To combat the potential devastating consequences of generative AI hallucinations in both the personal and academic contexts, schools must:
- Understand the limitations of generative AI and ensure that teachers are adequately trained: Though the potential benefits of these tools to enhance learning can be exciting, it is imperative for school officials to be thoroughly steeped in the technology’s shortcomings and impart that knowledge on educators. Teachers play a critical role in ensuring that generative AI is used in responsible, appropriate ways in the classroom. But to do so, they need access to resources and training.
- Continue to invest in counselors and other mental health supports: Schools should be wary of pushing students towards using generative AI as a resource on a topic as sensitive as their mental health. Ongoing mental health issues require human empathy and expertise, so schools should not be acquiring generative AI tools to replace or even to triage care that would otherwise be provided by a human. If schools are going to procure a tool to supplement the counselors and mental health supports already in place, they should reference our guidance on responsible procurement principles, since even as a supplemental tool, generative AI systems can cause harm if not tested and governed appropriately.
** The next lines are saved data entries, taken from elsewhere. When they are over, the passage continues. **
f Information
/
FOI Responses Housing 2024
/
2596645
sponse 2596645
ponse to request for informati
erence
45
- Provide education for students on what generative AI is, how it works, and why hallucinations occur: To combat the unchecked public hype around generative AI, schools should equip students with basic knowledge of the technology, its capabilities and limitations, and how it can go wrong in both academic and personal uses.
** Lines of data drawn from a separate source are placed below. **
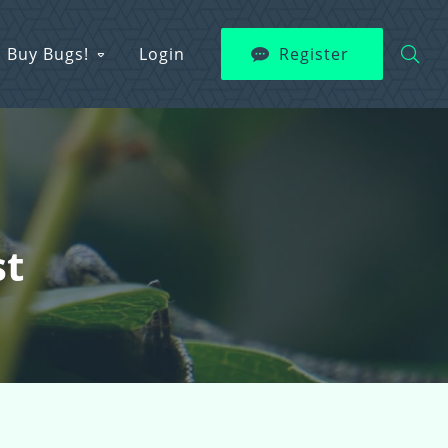
Buy Bugs!
Login
Register
st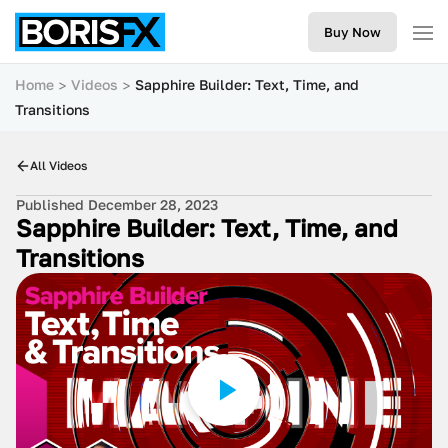
Buy Now
Home
Videos
Sapphire Builder: Text, Time, and
Transitions
All Videos
Published December 28, 2023
Sapphire Builder: Text, Time, and
Transitions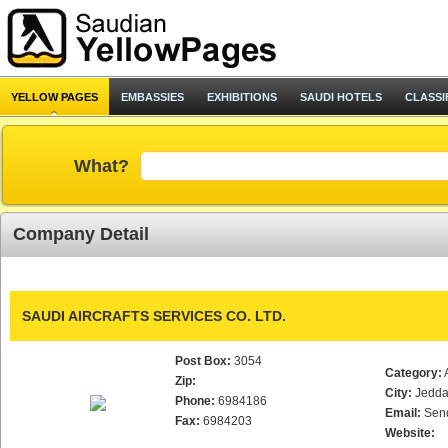
YELLOW PAGES
EMBASSIES
EXHIBITIONS
SAUDI HOTELS
CLASSI
What?
Company Detail
SAUDI AIRCRAFTS SERVICES CO. LTD.
Post Box:
3054
Category:
Zip:
City:
Jedd
Phone:
6984186
Email:
Sen
Fax:
6984203
Website:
- Provide education for students on media literacy and research skills: The release of ChatGPT last November underscored the need for students to understand how to be responsible, effective consumers of knowledge via new technological tools. Student use of generative AI is increasingly inevitable in the same way as their use of the internet, so it is vital that schools provide students training and resources on how to assess the accuracy and reliability of information gleaned through ChatGPT and other generative AI platforms.
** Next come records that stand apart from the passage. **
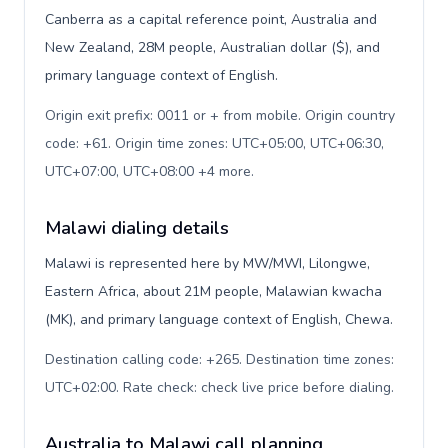
Canberra as a capital reference point, Australia and
New Zealand, 28M people, Australian dollar ($), and
primary language context of English.
Origin exit prefix: 0011 or + from mobile. Origin country
code: +61. Origin time zones: UTC+05:00, UTC+06:30,
UTC+07:00, UTC+08:00 +4 more
.
Malawi dialing details
Malawi is represented here by MW/MWI, Lilongwe,
Eastern Africa, about 21M people, Malawian kwacha
(MK), and primary language context of English, Chewa.
Destination calling code: +265. Destination time zones:
UTC+02:00. Rate check: check live price before dialing
.
Australia to Malawi call planning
- Ensure that teachers and students understand when generative AI is appropriate to use: Generative AI is not meant to replace traditional teaching and learning by any means – it is not a replacement for knowledge and not an effective therapist or sounding board for personal issues. However, it can be used, for example, as an assistive tool to help improve writing or used as a novel tool for research when beginning to explore a new topic. Schools should provide guidance and training to both teachers and students on how to make effective use of generative AI.